§ **Problem statement**
The answer is all of the entries below, repeated exactly and free of pictures.

-- Material provided follows --

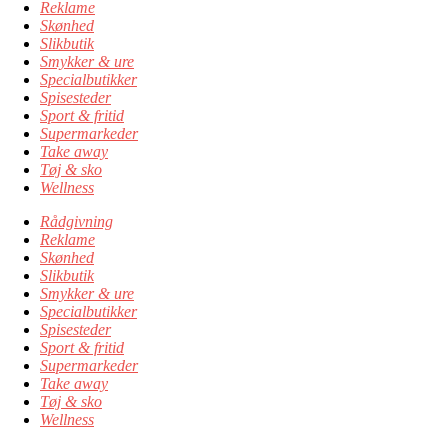
Reklame
Skønhed
Slikbutik
Smykker & ure
Specialbutikker
Spisesteder
Sport & fritid
Supermarkeder
Take away
Tøj & sko
Wellness
Rådgivning
Reklame
Skønhed
Slikbutik
Smykker & ure
Specialbutikker
Spisesteder
Sport & fritid
Supermarkeder
Take away
Tøj & sko
Wellness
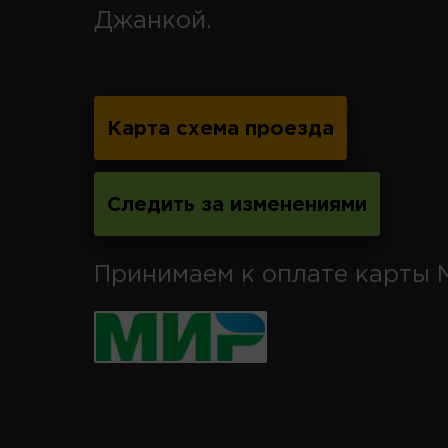
Джанкой.
Карта схема проезда
Следить за изменениями
Принимаем к оплате карты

-- Material provided concluded --

§ **Solution**
Reklame
Skønhed
Slikbutik
Smykker & ure
Specialbutikker
Spisesteder
Sport & fritid
Supermarkeder
Take away
Tøj & sko
Wellness
Rådgivning
Reklame
Skønhed
Slikbutik
Smykker & ure
Specialbutikker
Spisesteder
Sport & fritid
Supermarkeder
Take away
Tøj & sko
Wellness
Джанкой.
Карта схема проезда
Следить за изменениями
Принимаем к оплате карты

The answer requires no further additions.